From million-cluster deployments to the IoT: Rancher Labs' goals for Kubernetes
Rancher has big - and small - plans for the container orchestration platform
Kubernetes has taken the software world by storm, providing a convenient and flexible way to take the pain out of deploying and managing applications in containers. It's safe to say that we're just at the start of seeing what it's capable of.
While there is a healthy take-up by enterprises (a recent Cloud Native Computing Foundation survey found that 78 per cent of respondents were using Kubernetes in production compared with 58 per cent last year), many of these deployments are small, or at least not as large as they might be. After all, many applications are not conducive to containerisation, and to most developers and architects microservices remains something of a mystery. In the grand scheme of things, it's still early days.
Another limiting factor is that when deployments reach a certain size, managing and maintaining all the clusters can become increasingly complex.
Container management company Rancher Labs is betting that all this is about to change. For a start, enterprise software will start to be delivered in containers; containers will become standard rather than exotic. Organisations will also be looking to avoid lock-in and make the most of new developments by looking for platforms that are able to run anywhere, on any cloud or on-premises. The company also predicts that Kubernetes deployments will grow simultaneously larger - perhaps up to a million clusters - and smaller, with containers increasingly deployed on edge devices such as cameras, sensors and cars.
"We have this view, validated by MSPs we talk to, that the world is going to be lots of small clusters and not one big cluster. So there'll be lots of clusters to manage across a very heterogeneous environment," said Olivier Maes, managing director EMEA at Rancher Labs.
To cater for all these different environments (what the company is keen to call 'web scale to edge scale'), Rancher Labs offers three distinct Kubernetes products. RKE is a platform-agnostic distribution that runs entirely in Docker containers, Rancher is a Kubernetes management platform, while K3S is a lightweight distribution for the edge devices which launched last year.
K3S is central to the company's thinking said, Tom Callway, global director of product marketing. "This is the beginning of a push to the edge for us. There's really a demand for data-hungry workloads, AI/ML-type workloads, 5G, and having those as close to the end-user as possible at the network edge."
Uptake of K3S is currenly most enthusiastic in telcos (EMEA customers include Orange and Deutsche Telecom), he went on, but banks, retail and manufacturing are other hotspots for edge computing.

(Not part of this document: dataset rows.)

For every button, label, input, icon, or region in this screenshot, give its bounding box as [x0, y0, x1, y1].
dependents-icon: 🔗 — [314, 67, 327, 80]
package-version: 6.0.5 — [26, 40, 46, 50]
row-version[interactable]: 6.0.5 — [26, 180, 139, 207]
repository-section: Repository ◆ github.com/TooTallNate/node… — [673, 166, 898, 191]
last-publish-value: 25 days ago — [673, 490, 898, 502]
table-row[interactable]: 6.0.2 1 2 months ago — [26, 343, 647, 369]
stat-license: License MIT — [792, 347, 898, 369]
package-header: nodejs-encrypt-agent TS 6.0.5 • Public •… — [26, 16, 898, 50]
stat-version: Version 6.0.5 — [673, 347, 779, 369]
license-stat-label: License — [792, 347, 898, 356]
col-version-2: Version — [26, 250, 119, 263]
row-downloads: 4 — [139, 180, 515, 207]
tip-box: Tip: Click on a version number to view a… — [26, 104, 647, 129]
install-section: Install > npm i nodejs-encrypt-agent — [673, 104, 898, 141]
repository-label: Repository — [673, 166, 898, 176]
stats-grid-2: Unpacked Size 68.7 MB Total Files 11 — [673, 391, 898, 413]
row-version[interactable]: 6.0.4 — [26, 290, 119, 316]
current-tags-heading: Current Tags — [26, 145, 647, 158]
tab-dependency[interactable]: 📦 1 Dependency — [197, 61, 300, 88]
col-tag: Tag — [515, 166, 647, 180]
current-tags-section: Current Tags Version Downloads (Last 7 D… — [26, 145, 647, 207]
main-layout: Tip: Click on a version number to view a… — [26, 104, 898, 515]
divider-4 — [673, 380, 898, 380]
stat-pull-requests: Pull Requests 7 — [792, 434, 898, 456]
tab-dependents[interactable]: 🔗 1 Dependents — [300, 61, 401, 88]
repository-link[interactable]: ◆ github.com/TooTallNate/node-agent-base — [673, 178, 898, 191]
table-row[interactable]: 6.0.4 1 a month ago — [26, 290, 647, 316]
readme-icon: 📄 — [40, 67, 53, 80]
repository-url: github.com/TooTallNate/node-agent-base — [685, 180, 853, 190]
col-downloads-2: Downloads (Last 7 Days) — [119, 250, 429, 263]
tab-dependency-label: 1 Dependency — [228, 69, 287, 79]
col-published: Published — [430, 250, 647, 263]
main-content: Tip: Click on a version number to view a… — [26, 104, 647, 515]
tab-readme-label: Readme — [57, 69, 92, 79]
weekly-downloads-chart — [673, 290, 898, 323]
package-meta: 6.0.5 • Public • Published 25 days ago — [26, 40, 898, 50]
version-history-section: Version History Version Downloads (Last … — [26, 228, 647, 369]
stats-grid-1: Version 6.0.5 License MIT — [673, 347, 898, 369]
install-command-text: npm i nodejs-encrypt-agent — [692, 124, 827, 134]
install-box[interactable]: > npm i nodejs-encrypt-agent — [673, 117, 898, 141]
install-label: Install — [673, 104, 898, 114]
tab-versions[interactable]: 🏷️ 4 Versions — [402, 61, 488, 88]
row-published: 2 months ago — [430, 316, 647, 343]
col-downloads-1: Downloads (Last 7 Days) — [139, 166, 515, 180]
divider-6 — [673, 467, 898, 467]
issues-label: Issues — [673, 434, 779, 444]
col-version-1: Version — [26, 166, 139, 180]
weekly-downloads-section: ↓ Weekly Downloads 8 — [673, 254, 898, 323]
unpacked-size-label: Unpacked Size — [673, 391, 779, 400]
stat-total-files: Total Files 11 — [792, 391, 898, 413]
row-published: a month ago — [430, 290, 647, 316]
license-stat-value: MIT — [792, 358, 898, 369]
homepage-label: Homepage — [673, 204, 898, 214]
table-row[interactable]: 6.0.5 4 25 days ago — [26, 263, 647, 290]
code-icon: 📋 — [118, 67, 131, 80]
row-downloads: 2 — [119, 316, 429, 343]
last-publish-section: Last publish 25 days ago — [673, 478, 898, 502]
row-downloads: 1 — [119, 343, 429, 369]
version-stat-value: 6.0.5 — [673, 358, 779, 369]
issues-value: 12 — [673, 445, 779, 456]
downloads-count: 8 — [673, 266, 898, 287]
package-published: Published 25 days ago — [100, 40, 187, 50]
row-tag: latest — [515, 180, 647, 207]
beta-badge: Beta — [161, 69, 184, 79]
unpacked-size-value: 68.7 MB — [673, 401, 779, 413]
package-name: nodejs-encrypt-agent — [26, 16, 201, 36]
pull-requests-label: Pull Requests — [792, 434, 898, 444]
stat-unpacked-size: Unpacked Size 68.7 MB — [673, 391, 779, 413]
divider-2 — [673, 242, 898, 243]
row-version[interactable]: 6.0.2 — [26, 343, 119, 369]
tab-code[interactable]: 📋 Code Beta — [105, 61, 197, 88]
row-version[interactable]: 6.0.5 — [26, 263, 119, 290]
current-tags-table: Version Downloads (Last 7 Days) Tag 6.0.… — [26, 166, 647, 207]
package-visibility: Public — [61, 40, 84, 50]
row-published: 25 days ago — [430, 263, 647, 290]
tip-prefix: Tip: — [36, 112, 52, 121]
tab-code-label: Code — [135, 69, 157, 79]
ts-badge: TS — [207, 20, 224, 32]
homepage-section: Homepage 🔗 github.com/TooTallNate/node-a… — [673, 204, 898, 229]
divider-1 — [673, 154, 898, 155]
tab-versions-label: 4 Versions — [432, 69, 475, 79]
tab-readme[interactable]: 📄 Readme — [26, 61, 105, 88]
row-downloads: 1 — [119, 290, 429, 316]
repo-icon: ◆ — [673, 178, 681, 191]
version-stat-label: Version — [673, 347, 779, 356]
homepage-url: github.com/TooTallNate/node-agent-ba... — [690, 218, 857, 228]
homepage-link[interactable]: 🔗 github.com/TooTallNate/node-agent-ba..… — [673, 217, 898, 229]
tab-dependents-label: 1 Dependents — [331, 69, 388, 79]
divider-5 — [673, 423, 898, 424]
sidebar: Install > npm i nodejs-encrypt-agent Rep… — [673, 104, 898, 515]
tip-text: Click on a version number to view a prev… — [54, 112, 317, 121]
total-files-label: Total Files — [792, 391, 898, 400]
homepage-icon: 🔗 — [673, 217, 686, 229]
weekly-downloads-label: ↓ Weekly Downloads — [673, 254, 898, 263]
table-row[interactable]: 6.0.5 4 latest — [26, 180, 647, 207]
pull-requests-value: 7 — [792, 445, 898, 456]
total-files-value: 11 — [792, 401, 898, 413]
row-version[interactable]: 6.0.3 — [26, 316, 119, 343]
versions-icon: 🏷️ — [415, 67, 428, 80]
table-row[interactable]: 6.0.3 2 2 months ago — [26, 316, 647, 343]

At the other end of the scale, Rancher 2.4, released with general availability today, is now capable of managing 2,000 Kubernetes clusters or 100,000 nodes. Not the million -cluster capability the company is aiming for, but that may be possible with the next release, Callway said.
Another development is rolling upgrades in RKE, which the company claims should mean zero downtime. "It's moving on from the blue/green upgrade, which doesn't really match the velocity developers need when it comes to Kubernetes," said Callway.
Elsewhere, security is being beefed up with CIS benchmarks embedded in Rancher and there's a hosted offering for enterprise customers promoted as solving some of the security issues around configuring and deploying Kubernetes.
Rancher Labs recently announced collaborations with processor designer ARM on IoT devices and there's a reference architecture available for HPE. The company completed a $40 million Series-D funding-raising round taking total investment to $95 million.